I would almost certainly never have picked up a book with this title had I not happened to listen to a podcast interview with the author last October. In it, he says that his goal in writing the book was to engage the contemporary intellectually militant atheists such as Richard Dawkins, Sam Harris, Christopher Hitchens, Daniel Dennett, and Victor Stenger on their own turf, mounting a rational argument in favour of faith in general and Christianity in particular, demonstrating that there are no serious incompatibilities between the Bible and scientific theories such as evolution and the big bang, debunking overblown accounts of wrongs perpetrated in the name of religion such as the crusades, the inquisition, the persecution of Galileo, witch hunts, and religious wars in Europe, and arguing that the great mass murders of the twentieth century can be laid at the feet not of religion, but atheist regimes bent on building heaven on Earth. All this is a pretty tall order, especially for a book of just 304 pages of main text, but the author does a remarkably effective job of it. While I doubt the arguments presented here will sway those who have made a belligerent atheism central to their self esteem, many readers may be surprised to discover that the arguments of the atheists are nowhere near as one sided as their propaganda would suggest.

Another main theme of the book is identifying how many of the central components of Western civilisation: limited government, religious toleration, individualism, separation of church and state, respect for individual human rights, and the scientific method, all have their roots in the Judeo-Christian tradition, and how atheism and materialism can corrode these pillars supporting the culture which (rightly) allows the atheists the freedom to attack it. The author is neither a fundamentalist nor one who believes the Bible is true in a literal sense: he argues that when the scriptures are read, as most Christian scholars have understood them over two millennia, as using a variety of literary techniques to convey their message, there is no conflict between biblical accounts and modern science and, in some cases, the Bible seems to have anticipated recent discoveries. D'Souza believes that Darwinian evolution is not in conflict with the Bible and, while respectful of supporters of intelligent design, sees no need to invoke it. He zeroes in precisely on the key issue: that evolution cannot explain the origin of life since evolution can only operate on already living organisms upon which variation and selection can occur.

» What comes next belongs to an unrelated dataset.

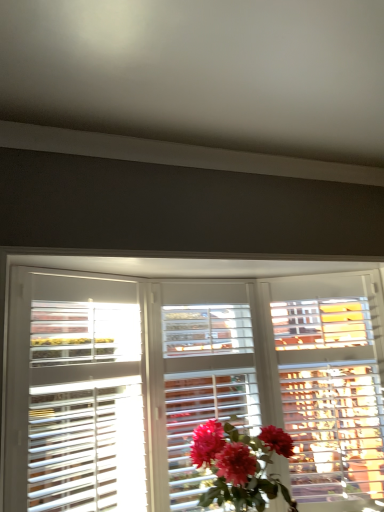 The width and height of the screenshot is (384, 512). Find the location of `matte pink petals at center`. matte pink petals at center is located at coordinates (237, 450).

What do you see at coordinates (237, 450) in the screenshot?
I see `matte pink petals at center` at bounding box center [237, 450].

In order to face matte pink petals at center, should I rotate leftwards or rightwards?

To align with it, rotate right about 8.133°.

A good deal of the book can be read as a defence of religion in general against the arguments of atheism. Only in the last two chapters does he specifically make the case for the exceptionalism of Christianity. While polemicists such as Dawkins and Hitchens come across as angry, this book is written in a calm, self-confident tone and with such a limpid clarity that it is a joy to read. As one who has spent a good deal of time pondering the possibility that we may be living in a simulation created by an intelligent designer (“it isn't a universe; it's a science fair project”), this book surprised me as being 100% compatible with that view and provided several additional insights to expand my work in progress on the topic.